------ Given records

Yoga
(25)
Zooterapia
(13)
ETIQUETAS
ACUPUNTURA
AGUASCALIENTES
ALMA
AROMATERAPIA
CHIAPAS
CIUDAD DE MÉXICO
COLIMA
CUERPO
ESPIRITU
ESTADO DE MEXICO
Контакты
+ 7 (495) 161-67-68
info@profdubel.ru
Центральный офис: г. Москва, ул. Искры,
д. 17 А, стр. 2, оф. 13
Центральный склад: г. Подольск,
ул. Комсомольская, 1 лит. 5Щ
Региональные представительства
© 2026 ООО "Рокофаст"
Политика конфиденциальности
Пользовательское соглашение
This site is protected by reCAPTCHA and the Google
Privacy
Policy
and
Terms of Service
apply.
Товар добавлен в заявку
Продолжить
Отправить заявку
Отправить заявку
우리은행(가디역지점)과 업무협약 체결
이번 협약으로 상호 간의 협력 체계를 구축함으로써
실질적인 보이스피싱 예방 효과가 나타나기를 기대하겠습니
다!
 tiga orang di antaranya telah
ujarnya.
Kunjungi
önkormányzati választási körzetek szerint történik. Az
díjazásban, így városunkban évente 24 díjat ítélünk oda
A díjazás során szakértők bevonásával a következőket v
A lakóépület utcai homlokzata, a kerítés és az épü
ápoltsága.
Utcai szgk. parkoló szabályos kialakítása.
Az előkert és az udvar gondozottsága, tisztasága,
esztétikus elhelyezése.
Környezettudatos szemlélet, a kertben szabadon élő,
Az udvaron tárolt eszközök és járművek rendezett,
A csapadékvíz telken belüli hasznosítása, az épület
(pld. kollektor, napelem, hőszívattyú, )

------------
------ Given records

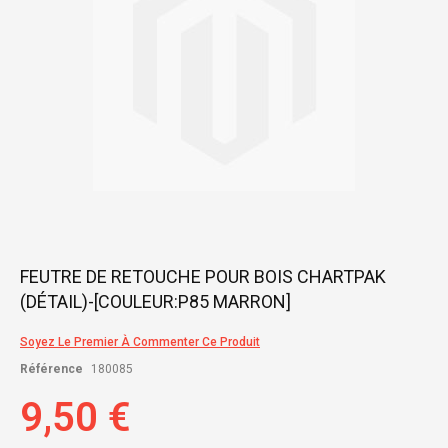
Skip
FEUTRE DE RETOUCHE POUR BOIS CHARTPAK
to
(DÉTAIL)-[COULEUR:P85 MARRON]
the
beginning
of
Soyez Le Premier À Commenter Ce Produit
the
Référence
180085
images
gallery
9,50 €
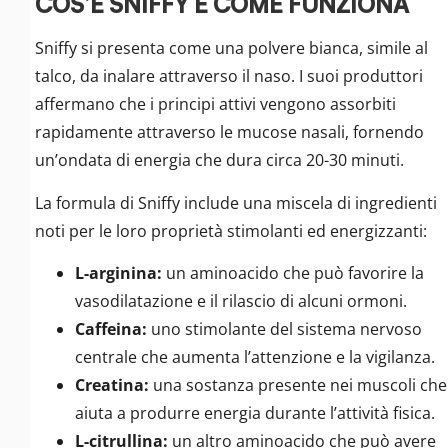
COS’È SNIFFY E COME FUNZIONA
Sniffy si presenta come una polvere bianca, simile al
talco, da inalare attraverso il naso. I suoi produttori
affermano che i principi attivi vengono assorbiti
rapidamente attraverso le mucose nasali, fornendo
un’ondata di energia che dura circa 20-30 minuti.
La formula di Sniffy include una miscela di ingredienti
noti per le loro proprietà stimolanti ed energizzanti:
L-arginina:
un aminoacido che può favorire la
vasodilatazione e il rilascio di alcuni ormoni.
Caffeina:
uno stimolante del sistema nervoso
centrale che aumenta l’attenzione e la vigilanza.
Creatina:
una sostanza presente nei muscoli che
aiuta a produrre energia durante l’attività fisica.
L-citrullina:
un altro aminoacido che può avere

------------
------ Given records

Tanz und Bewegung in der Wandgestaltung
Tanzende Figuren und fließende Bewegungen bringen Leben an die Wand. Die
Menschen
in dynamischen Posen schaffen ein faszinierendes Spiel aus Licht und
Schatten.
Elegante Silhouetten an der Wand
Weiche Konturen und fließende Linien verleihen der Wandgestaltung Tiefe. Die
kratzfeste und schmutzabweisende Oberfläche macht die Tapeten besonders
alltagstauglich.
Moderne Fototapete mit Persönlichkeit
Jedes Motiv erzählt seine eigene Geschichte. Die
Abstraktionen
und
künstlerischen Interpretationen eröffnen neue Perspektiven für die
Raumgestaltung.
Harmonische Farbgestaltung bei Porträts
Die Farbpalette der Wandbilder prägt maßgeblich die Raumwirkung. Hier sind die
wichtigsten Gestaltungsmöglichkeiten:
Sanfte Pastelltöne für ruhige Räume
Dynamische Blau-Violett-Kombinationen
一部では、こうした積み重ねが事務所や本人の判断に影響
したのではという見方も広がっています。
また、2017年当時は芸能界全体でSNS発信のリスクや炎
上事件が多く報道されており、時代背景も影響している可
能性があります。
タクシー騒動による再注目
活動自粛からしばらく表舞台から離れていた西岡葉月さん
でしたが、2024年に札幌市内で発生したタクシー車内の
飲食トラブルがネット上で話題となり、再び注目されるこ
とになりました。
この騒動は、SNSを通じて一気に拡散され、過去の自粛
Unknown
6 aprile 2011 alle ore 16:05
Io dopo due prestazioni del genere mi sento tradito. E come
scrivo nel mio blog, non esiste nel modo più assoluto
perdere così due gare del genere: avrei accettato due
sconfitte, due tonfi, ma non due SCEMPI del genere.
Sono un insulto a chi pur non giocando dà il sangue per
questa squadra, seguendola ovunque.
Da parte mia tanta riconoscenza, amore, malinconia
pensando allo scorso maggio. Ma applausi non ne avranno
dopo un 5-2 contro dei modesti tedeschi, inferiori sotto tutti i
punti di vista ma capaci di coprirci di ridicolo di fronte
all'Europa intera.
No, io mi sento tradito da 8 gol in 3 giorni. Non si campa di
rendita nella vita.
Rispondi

------------

**Required action:** Nothing but the lines above from the one containing "飲食トラブルがネット上で話題となり、再び注目されるこ" through the one containing "scrivo nel mio" should appear in the answer, each repeated exactly.

**Solution for this exercise:**
飲食トラブルがネット上で話題となり、再び注目されるこ
とになりました。
この騒動は、SNSを通じて一気に拡散され、過去の自粛
Unknown
6 aprile 2011 alle ore 16:05
Io dopo due prestazioni del genere mi sento tradito. E come
scrivo nel mio blog, non esiste nel modo più assoluto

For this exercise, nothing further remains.